In the next few days, I'll post about the process of editing, packaging and formatting for the two e-book systems.
* * *
4 comments:
Congratulations, Trevor. I look forward to reading it.
-Eddie Chaplin
Thanks, Eddie. Long time no see. Let me know what you think once you've read the book. Hope all's well with you.
Hi Trevor,
I'm sorry it’s taken me a while to reply. I'm a little over two thirds through your book and I have to say I like it quite a lot. I've actually been quite surprised because it's not my cup of tea. When I'm not reading technical books or some sort of philosophy, (The last book I read before yours was Ayn Rand's The Fountainhead) I tend to read exclusively science fiction and fantasy novels. I enjoy the complete release from reality that those types of books offer, and I was not really looking forward to reading your book knowing that it was the type I usually disdain.
Having said that, I began reading Learning to Swim thinking, "This will be interesting, I know the author well, I've worked with him for years, this will be a neat little journey through his head."
And indeed it began that way.
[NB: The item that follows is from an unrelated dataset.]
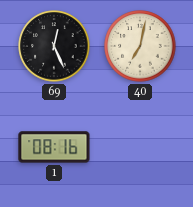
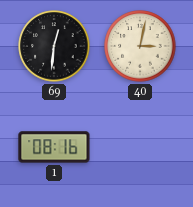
69: 12:26 -> 12:31
40: 7:02 -> 3:02
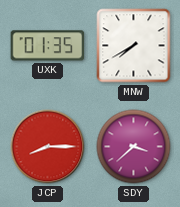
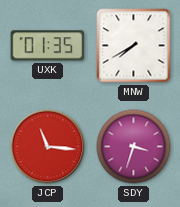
JCP: 8:15 -> 11:16
SDY: 3:38 -> 3:33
Each sentence, each character description, the entire early plot development brought forth a voice in my head taunting, "A-ha, yes this is Trevor."
But as I read further that feeling disappeared. I completely forgot that it was written by you. I empathized with your characters, even Richard. I was drawn into their world and I cared about the things they cared about. I was concerned for them. And I completely experienced that visceral feeling you were going for - the sense of loss and the fear of reoccurrence. Not reoccurrence really - but new loss. New pain. That feeling of, "Here we go, the world is going to fuck me again, damn it." You extrude that emotion expertly.
Now here's the big compliment: When I hit those parts of your story, I wonder what it would be like to meet the author. Just like when I read Stephen King I wonder what it would be like to meet Stephen King. I wonder what it would be like to meet Terry Pratchett, I wonder what It would be like to meet Ayn Rand. I wonder what it would be like to meet Terry Goodkind. I wonder what it would be like to meet Neal Stephenson. And as I read your book I wonder what it would be like to meet you.
You've written this book so well that I completely forget it's written by you. I'm just taken away into the lives of your characters, and when I suddenly recall that you're the author it hits me like a splash of water in my face.
Not ice water, warm water. Because I smile and think, "Good job, Trevor, this is good".
So even though you're sadly deficient on magic and warriors, and there's nothing about extra-solar exploration, and your plot is grounded completely in what is actually plausible and possible, I like it. It's a good story. I'm quite pleasantly surprised. When I finish, I'm going to download it to my wife's kindle and see what she thinks. She hates all my sci-fi and fantasy so you might actually gain an ecstatic fan from her.
Other than that, Life is good for me. I'm working for Glen Ackerman at inhouseIT as his programmer-extraordinaire. Julie Ramirez is my project manager and between the two of us we are making very interesting things happen. I'm actually on the verge of putting together my own team, of which I'll be lead, with Julie as project manager of course. I'm more than excited about it.
In personal life, I was recently diagnosed with Type II Diabetes, and have been spending the last few months of my life trying to reverse it, only because they tell me it's reversible. I bought a meter and on a good day I can get my fasting blood sugar down to 111, but on a bad day it's 178, and if I eat a donut it's 270, so I'm trying to get that all figured out.
Other than that I love my job, I love my wife, and life is sustainably contentive.
I hope yours is just as good or better. Good job on the book,
-Eddie Chaplin
Thanks, Eddie. I love hearing that a reader who wouldn't normally read this kind of thing has enjoyed it.
Post a comment with your current e-mail (I won't publish it, but I don't think I have your latest).